Clearly, someone has invested a great deal to bring this heritage building into the current millennium.
That "someone" is Clayton Smith of the Commercial Realty Group. I'm not fond of the glass enclosure at the top of the building, but otherwise I'd say Smith's architects (George Robb/George Popper) have done exemplary work.
Here's another shot (different digital "filter"). Notice the closed discount shoe place to the right (the north side of the building, both facing east).
If we continue south down Yonge Street, we see further restoration/upgrade efforts of a similar commitment under way.
Crossing the street and facing east, we have this to look at:
This is typical of this portion of Yonge Street, which begins at the south at Front Street and extends north to Bloor Street. The majority of store fronts suggest relatively low rents, and shelves stocked with goods that have "fallen" off the back of a truck.

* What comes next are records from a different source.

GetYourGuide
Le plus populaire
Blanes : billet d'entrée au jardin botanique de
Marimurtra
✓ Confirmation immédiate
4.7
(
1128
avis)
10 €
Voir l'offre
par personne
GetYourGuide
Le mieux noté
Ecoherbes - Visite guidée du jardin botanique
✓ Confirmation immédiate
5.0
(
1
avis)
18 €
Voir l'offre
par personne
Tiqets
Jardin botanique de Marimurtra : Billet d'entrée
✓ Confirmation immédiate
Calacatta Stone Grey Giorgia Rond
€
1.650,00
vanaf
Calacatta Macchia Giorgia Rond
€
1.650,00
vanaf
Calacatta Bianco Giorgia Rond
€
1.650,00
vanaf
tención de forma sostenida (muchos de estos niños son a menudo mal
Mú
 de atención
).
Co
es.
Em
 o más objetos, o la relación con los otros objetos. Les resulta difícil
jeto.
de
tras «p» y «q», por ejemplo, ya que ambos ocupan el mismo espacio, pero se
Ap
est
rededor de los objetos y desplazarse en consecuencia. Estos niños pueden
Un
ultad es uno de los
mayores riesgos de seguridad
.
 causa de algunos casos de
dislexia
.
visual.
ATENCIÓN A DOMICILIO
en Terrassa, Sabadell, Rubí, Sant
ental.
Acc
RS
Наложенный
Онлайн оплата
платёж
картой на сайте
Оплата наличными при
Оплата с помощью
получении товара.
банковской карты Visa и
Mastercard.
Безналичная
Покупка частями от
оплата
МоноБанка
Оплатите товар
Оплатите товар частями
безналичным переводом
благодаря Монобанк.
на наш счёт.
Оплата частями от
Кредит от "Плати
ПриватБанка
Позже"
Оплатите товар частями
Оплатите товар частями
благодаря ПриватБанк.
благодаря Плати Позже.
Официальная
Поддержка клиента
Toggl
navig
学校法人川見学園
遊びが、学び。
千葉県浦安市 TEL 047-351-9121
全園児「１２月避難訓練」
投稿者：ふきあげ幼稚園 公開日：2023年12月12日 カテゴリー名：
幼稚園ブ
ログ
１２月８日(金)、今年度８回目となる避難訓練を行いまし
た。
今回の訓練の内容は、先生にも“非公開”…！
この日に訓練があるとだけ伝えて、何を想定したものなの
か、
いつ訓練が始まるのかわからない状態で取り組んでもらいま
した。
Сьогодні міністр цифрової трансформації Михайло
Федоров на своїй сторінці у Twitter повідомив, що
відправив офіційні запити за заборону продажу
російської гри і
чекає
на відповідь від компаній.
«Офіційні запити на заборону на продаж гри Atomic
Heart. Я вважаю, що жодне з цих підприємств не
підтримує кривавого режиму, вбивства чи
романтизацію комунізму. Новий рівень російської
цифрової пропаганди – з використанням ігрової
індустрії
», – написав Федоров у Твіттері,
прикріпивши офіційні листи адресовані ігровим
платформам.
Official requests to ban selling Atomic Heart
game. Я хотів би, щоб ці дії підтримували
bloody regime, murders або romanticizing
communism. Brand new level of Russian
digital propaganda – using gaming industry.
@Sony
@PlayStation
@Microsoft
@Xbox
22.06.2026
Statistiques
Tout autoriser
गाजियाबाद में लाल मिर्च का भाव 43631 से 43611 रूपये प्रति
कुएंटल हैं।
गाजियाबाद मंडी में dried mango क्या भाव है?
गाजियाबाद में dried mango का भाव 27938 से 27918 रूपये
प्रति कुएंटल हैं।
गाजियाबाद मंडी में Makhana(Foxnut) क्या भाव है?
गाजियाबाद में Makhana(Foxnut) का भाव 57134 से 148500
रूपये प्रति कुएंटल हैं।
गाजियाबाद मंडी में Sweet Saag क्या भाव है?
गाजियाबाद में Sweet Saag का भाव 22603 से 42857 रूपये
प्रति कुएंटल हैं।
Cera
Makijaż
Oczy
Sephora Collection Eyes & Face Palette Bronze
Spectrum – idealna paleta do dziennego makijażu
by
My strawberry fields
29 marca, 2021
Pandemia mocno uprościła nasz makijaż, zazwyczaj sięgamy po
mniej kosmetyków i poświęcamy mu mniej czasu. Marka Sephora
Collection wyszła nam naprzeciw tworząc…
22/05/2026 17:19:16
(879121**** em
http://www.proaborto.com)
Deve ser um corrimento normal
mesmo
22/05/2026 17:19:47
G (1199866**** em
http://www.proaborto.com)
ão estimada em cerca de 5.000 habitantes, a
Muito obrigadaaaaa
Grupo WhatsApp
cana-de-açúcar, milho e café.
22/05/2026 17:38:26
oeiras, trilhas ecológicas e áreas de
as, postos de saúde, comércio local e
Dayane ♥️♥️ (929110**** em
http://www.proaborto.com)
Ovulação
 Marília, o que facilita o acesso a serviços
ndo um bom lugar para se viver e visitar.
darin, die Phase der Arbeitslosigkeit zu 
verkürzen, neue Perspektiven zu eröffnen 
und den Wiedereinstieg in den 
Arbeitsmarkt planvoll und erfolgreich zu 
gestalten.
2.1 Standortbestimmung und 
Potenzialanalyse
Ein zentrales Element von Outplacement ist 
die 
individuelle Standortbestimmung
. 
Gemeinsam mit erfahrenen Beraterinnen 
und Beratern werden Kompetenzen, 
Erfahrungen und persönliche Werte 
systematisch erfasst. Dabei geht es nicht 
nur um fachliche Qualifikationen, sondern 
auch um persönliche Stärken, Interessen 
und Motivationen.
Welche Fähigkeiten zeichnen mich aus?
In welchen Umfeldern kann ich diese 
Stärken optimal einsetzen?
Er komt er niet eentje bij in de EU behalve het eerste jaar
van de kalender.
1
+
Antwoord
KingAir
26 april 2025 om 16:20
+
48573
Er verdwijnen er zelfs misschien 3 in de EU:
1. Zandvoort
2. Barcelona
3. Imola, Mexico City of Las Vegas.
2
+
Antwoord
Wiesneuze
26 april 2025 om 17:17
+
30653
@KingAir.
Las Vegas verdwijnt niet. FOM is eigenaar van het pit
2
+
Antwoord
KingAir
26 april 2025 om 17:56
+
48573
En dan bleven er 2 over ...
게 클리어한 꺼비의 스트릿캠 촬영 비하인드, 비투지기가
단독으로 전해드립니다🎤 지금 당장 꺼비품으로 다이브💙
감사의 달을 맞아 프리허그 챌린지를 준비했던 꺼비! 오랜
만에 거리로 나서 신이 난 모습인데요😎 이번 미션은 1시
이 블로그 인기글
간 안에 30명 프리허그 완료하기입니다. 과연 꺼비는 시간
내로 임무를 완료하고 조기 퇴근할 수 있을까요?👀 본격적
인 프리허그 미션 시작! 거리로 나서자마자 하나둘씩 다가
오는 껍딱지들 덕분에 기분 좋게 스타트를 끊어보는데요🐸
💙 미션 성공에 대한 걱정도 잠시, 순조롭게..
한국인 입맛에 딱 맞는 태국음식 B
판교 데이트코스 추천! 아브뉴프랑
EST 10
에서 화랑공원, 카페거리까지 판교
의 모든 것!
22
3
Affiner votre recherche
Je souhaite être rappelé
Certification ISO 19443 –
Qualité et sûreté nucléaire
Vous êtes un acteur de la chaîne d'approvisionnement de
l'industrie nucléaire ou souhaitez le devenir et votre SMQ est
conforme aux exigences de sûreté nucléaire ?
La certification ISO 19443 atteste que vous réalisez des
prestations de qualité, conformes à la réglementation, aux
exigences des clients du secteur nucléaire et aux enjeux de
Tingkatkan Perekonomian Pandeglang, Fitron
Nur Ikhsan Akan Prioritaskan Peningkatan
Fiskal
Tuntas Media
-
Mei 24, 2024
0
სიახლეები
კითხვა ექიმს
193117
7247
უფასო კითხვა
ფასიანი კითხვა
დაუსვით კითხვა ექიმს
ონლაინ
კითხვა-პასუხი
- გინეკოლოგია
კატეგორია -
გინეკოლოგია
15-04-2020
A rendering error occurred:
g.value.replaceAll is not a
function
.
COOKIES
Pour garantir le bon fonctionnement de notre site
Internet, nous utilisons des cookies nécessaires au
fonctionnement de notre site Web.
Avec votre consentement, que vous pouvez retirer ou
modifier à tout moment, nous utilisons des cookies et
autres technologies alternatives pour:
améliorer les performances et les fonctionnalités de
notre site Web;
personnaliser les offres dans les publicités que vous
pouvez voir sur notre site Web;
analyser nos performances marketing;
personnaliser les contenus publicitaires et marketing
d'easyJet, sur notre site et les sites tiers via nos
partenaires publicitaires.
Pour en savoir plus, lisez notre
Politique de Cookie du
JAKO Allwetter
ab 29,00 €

Even after Queen Street "gentrified" into just another Mall of America, there is no shortage of these sorts of enterprises or commercial districts in Toronto. It could be argued that just about any North American down town is similarly populated, but what is notable about this particular stretch of Yonge is its proximity to Bay Street, and the vaunted TSX. It's been some years since I was last in NYC, so you tell me: are there discount shoe stores and sports nutrition franchises flanking Wall Street?
That building housing "Popeye's" caught my eye, as well -- though not for complimentary reasons. I wondered if, with its reliance on concrete as a means to an aesthetic end, it was an example of "Brutalism." If so, it would be a very early entrant -- this is the Lumsden (now "Dynamic") Building, built in 1910.
Here is some history of the Lumsden Building. I'm not as taken with the Lumsden as the author, but there's no denying its fascinating history (Turkish bath in the basement!), or the imprint it leaves on the immediate neighbourhood. As is, it poses direct aesthetic challenges to its surroundings, and the current attempts to rejuvenate aesthetic appeal and interest.